Kanapkowa pasta z bobu
Dziś coś bardzo prostego ale wybornego w smaku – zwykła pasta na kanapki z bobu, jajka, fety i świeżych ziół (uwielbiam wszelakie smarowidła do chleba!), Można nią również nadziać naleśniki, dodać do mięsa, czy – po rozrzedzeniu oliwą – użyć jako dipu do maczania imprezowych przekąsek. Bób ma w sobie coś, co niesamowicie uzależnia. Sięgasz do miski raz i już nie możesz się oprzeć podjadaniu. Też tak macie? Każdego roku staram się zrobić z bobem coś nowego i pysznego. W zeszłym sezonie pokazywałam Wam moją popisową Sałatkę z bobu, koziego sera i mięty, przepyszną Tartę z bobem, Bób zapiekany czy genialną Sałatkę z bobu, pomidorów, jajka i fety, która nie potrzebuje żadnego dressingu! A ostatnio jedliśmy Pesto z bobu. Ale nie zapominajmy o kanapkach, to przecież najpopularniejsza w Polsce opcja śniadaniowo-kolacyjna. A z taką pastą kanapki są ekstra – spróbujcie koniecznie!
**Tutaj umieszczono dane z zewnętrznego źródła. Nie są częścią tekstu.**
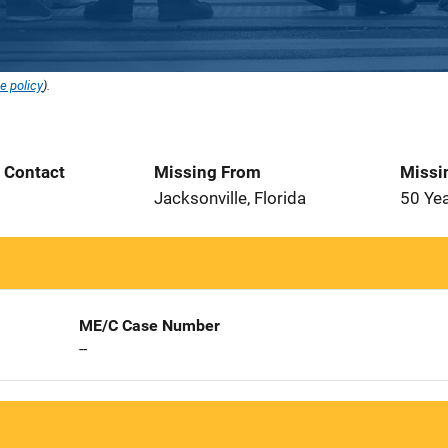
e policy
).
t Contact
Missing From
Missi
Jacksonville, Florida
50 Ye
ME/C Case Number
--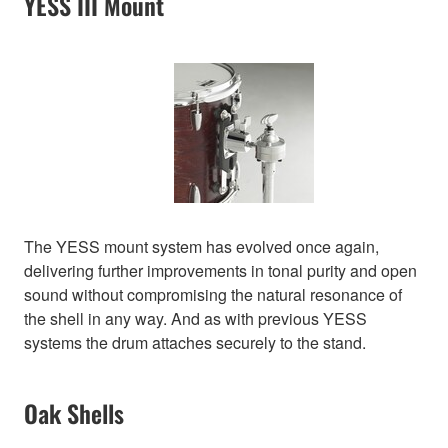
YESS III Mount
The YESS mount system has evolved once again,
delivering further improvements in tonal purity and open
sound without compromising the natural resonance of
the shell in any way. And as with previous YESS
systems the drum attaches securely to the stand.
Oak Shells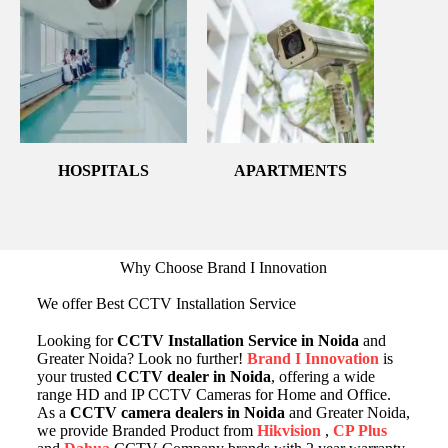
HOSPITALS
APARTMENTS
Why Choose Brand I Innovation
We offer Best CCTV Installation Service
Looking for
CCTV Installation Service in Noida
and
Greater Noida? Look no further!
Brand I Innovation
is
your trusted
CCTV dealer in Noida
, offering a wide
range HD and IP CCTV Cameras for Home and Office.
As a
CCTV camera dealers in Noida
and Greater Noida,
we provide Branded Product from
Hikvision
,
CP Plus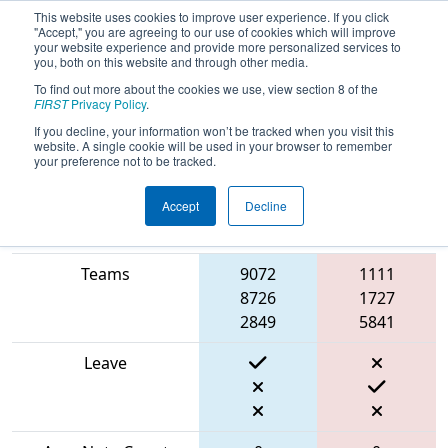
This website uses cookies to improve user experience. If you click
"Accept," you are agreeing to our use of cookies which will improve
your website experience and provide more personalized services to
you, both on this website and through other media.
To find out more about the cookies we use, view section 8 of the
2024
Qualification Match 51
- CHS
FIRST
Privacy Policy
.
District Severn MD Event
If you decline, your information won’t be tracked when you visit this
website. A single cookie will be used in your browser to remember
your preference not to be tracked.
Accept
Decline
Blue
Match Score Item
Alliance
Red Alliance
Teams
9072
1111
8726
1727
2849
5841
Leave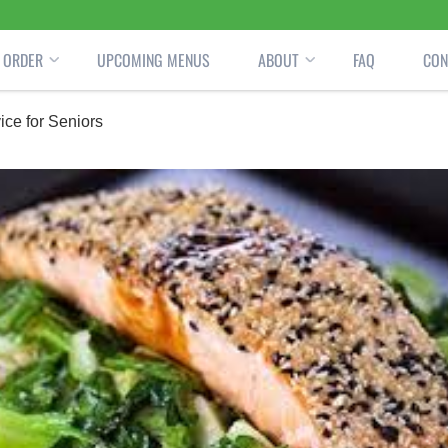
ORDER
UPCOMING MENUS
ABOUT
FAQ
CON
ce for Seniors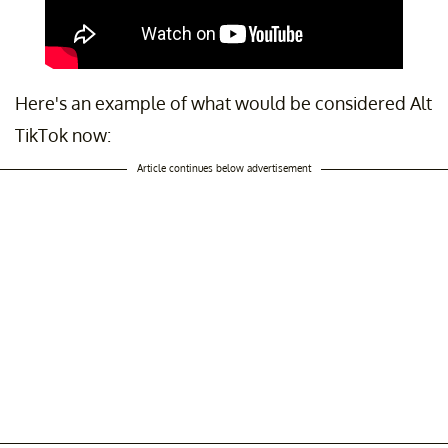
Here's an example of what would be considered Alt
TikTok now:
Article continues below advertisement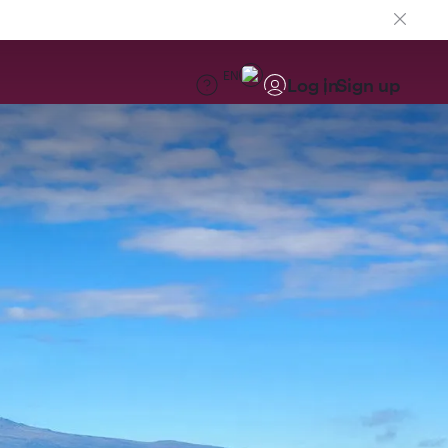
EN
Log in
Sign up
Potrzebujemy: blender ręczny, naczynie do miksowania
Składniki:
- bób (obrany) – 320 g
- ser feta – 60 g
- jajko (na twardo) – 1 szt.
- czosnek – 1 ząbek
- świeże zioła (u mnie pół na pół bazylia i mięta) – 1 garść
- oliwa extra vergine – 3 łyżki
- sól (sporo), pieprz
Przygotowanie:
Do naczynia wkładamy bób, fetę, czosnek (dobrze wcześniej pokroić), zioła, dolewamy oliwę, dodajemy przyprawy i miksujemy. Przed podaniem doprawiamy do smaku. Gotowe!
Smacznego!
Be the first to comment.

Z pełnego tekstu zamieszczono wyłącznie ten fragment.